_Exercise details_
Would you please copy all of the data exactly, skipping the images?

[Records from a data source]
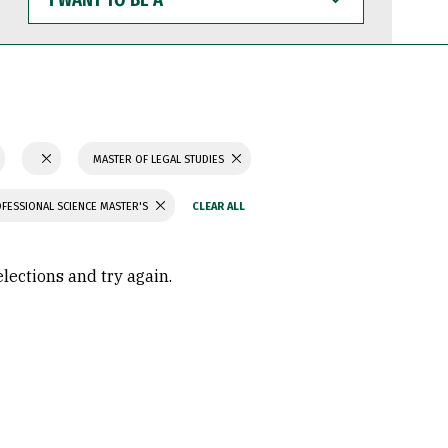
WANT
TO
BE
A
MASTER OF LEGAL STUDIES
FESSIONAL SCIENCE MASTER'S
elections and try again.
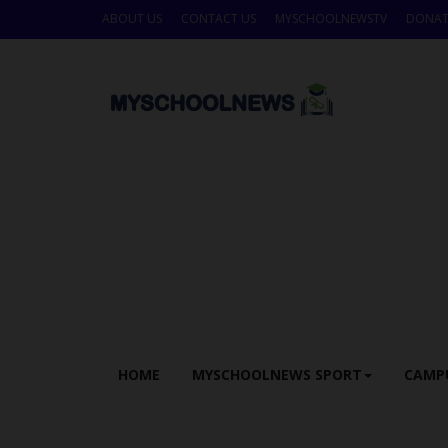
ABOUT US
CONTACT US
MYSCHOOLNEWSTV
DONAT
HOME
MYSCHOOLNEWS SPORT
CAMP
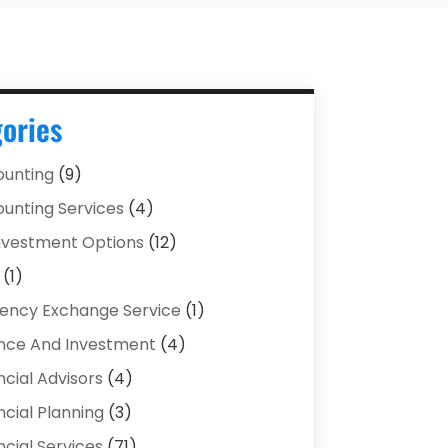
ories
unting
(9)
unting Services
(4)
Investment Options
(12)
(1)
ency Exchange Service
(1)
nce And Investment
(4)
ncial Advisors
(4)
ncial Planning
(3)
ncial Services
(71)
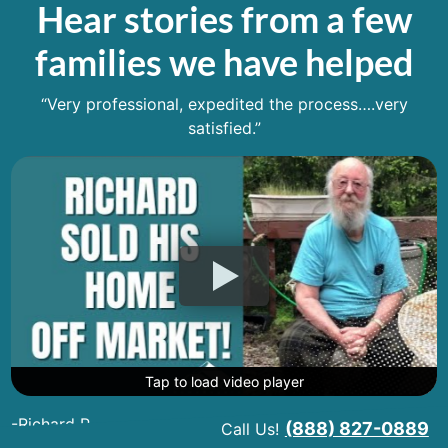
Hear stories from a few
families we have helped
“Very professional, expedited the process….very
satisfied.”
Tap to load video player
Tap to load video player
Tap to load video player
-Richard R.
(888) 827-0889
Call Us!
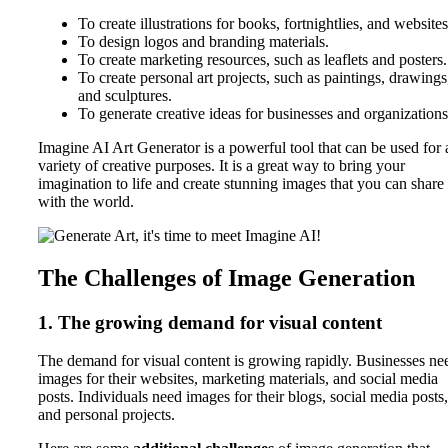
To create illustrations for books, fortnightlies, and websites
To design logos and branding materials.
To create marketing resources, such as leaflets and posters.
To create personal art projects, such as paintings, drawings
and sculptures.
To generate creative ideas for businesses and organizations
Imagine AI Art Generator is a powerful tool that can be used for 
variety of creative purposes. It is a great way to bring your
imagination to life and create stunning images that you can share
with the world.
The Challenges of Image Generation
1. The growing demand for visual content
The demand for visual content is growing rapidly. Businesses ne
images for their websites, marketing materials, and social media
posts. Individuals need images for their blogs, social media posts,
and personal projects.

_Result of the exercise_
WANT
TO
BE
A
MASTER OF LEGAL STUDIES
FESSIONAL SCIENCE MASTER'S
elections and try again.
ABOUT US
CONTACT US
MYSCHOOLNEWSTV
DONAT
HOME
MYSCHOOLNEWS SPORT
CAMP
ories
unting
(9)
unting Services
(4)
Investment Options
(12)
(1)
ency Exchange Service
(1)
nce And Investment
(4)
ncial Advisors
(4)
ncial Planning
(3)
ncial Services
(71)
Hear stories from a few
families we have helped
“Very professional, expedited the process….very
satisfied.”
Tap to load video player
Tap to load video player
Tap to load video player
-Richard R.
(888) 827-0889
Call Us!
To create illustrations for books, fortnightlies, and websites
To design logos and branding materials.
To create marketing resources, such as leaflets and posters.
To create personal art projects, such as paintings, drawings
and sculptures.
To generate creative ideas for businesses and organizations
Imagine AI Art Generator is a powerful tool that can be used for 
variety of creative purposes. It is a great way to bring your
imagination to life and create stunning images that you can share
with the world.
The Challenges of Image Generation
1. The growing demand for visual content
The demand for visual content is growing rapidly. Businesses ne
images for their websites, marketing materials, and social media
posts. Individuals need images for their blogs, social media posts,
and personal projects.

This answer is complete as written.